» **Exercise brief**
The line containing "Was hat Ihr" and every line after it to the end of the records: set those down exactly, without any pictures.

------------------------------------

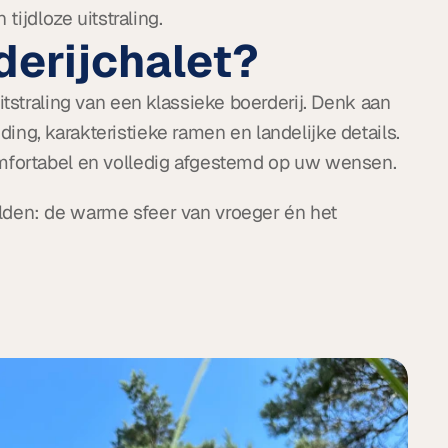
tijdloze uitstraling.
derijchalet?
tstraling van een klassieke boerderij. Denk aan 
g, karakteristieke ramen en landelijke details. 
omfortabel en volledig afgestemd op uw wensen.
den: de warme sfeer van vroeger én het 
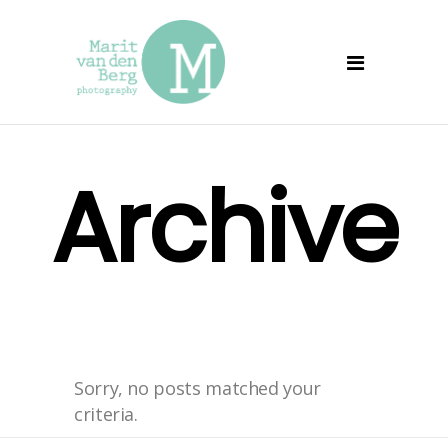
Archive
Sorry, no posts matched your
criteria.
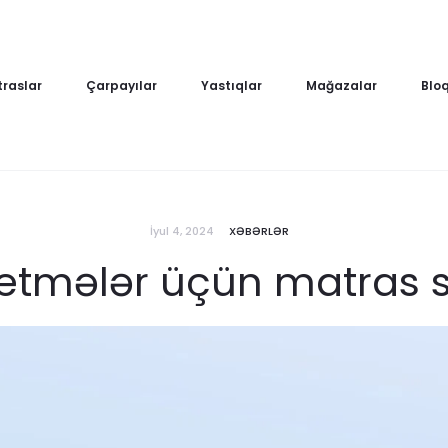
raslar
Çarpayılar
Yastıqlar
Mağazalar
Blo
İyul 4, 2024
XƏBƏRLƏR
etmələr üçün matras 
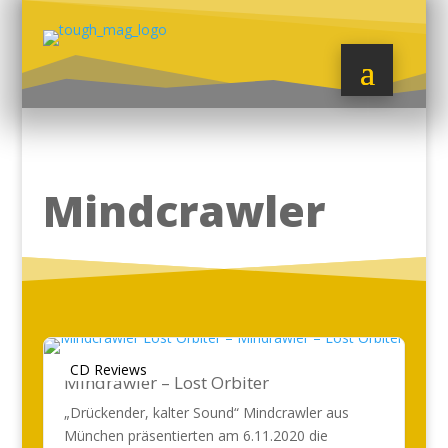
Mindcrawler
CD Reviews
Mindrawler – Lost Orbiter
„Drückender, kalter Sound“ Mindcrawler aus
München präsentierten am 6.11.2020 die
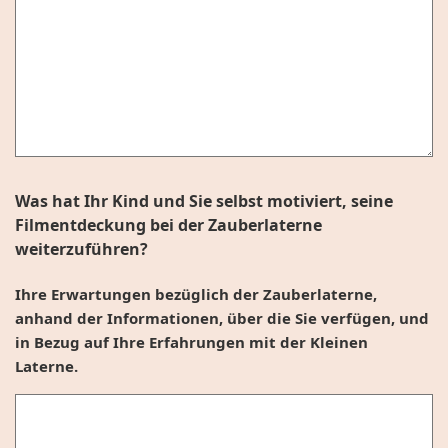
Was hat Ihr Kind und Sie selbst motiviert, seine
Filmentdeckung bei der Zauberlaterne
weiterzuführen?
Ihre Erwartungen bezüglich der Zauberlaterne,
anhand der Informationen, über die Sie verfügen, und
in Bezug auf Ihre Erfahrungen mit der Kleinen
Laterne.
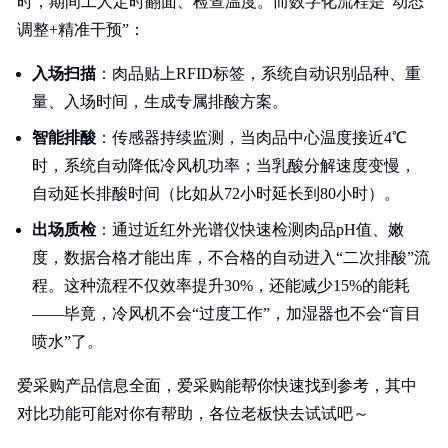
时，期间工人定时翻面、检查温度。而数字化流程是“动态
调整+精准干预”：
入场扫描
：肉品贴上RFID标签，系统自动识别品种、重
量、入场时间，生成专属排酸方案。
智能排酸
：传感器持续监测，当肉品中心温度接近4℃
时，系统自动降低冷风机功率；当乳酸分解速度变慢，
自动延长排酸时间（比如从72小时延长到80小时）。
出场质检
：通过近红外光谱仪快速检测肉品pH值、嫩
度，数据合格才能出库，不合格的自动进入“二次排酸”流
程。这种流程不仅效率提升30%，还能减少15%的能耗
——毕竟，冷风机不会“过度工作”，加湿器也不会“盲目
喷水”了。
爱采购产品信息全面，爱采购能帮你快速找到参考，其中
对比功能可能对你有帮助，各位老板快去试试吧～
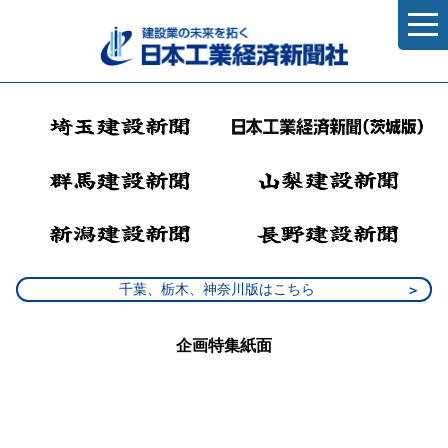
千葉、栃木、神奈川版はこちら
企画特集紙面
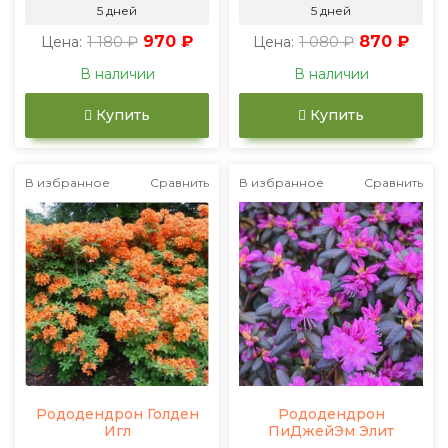
5 дней
5 дней
1 180 ₽
970 ₽
1 080 ₽
870 ₽
Цена:
Цена:
В наличии
В наличии
Купить
Купить
В избранное
Сравнить
В избранное
Сравнить
Рододендрон Голден
Рододендрон
Игл
ПиДжейЭм Элит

------------------------------------

» **Solution for this problem**
Was hat Ihr Kind und Sie selbst motiviert, seine
Filmentdeckung bei der Zauberlaterne
weiterzuführen?
Ihre Erwartungen bezüglich der Zauberlaterne,
anhand der Informationen, über die Sie verfügen, und
in Bezug auf Ihre Erfahrungen mit der Kleinen
Laterne.
时，期间工人定时翻面、检查温度。而数字化流程是“动态
调整+精准干预”：
入场扫描
：肉品贴上RFID标签，系统自动识别品种、重
量、入场时间，生成专属排酸方案。
智能排酸
：传感器持续监测，当肉品中心温度接近4℃
时，系统自动降低冷风机功率；当乳酸分解速度变慢，
自动延长排酸时间（比如从72小时延长到80小时）。
出场质检
：通过近红外光谱仪快速检测肉品pH值、嫩
度，数据合格才能出库，不合格的自动进入“二次排酸”流
程。这种流程不仅效率提升30%，还能减少15%的能耗
——毕竟，冷风机不会“过度工作”，加湿器也不会“盲目
喷水”了。
爱采购产品信息全面，爱采购能帮你快速找到参考，其中
对比功能可能对你有帮助，各位老板快去试试吧～
千葉、栃木、神奈川版はこちら
企画特集紙面
5 дней
5 дней
1 180 ₽
970 ₽
1 080 ₽
870 ₽
Цена:
Цена:
В наличии
В наличии
Купить
Купить
В избранное
Сравнить
В избранное
Сравнить
Рододендрон Голден
Рододендрон
Игл
ПиДжейЭм Элит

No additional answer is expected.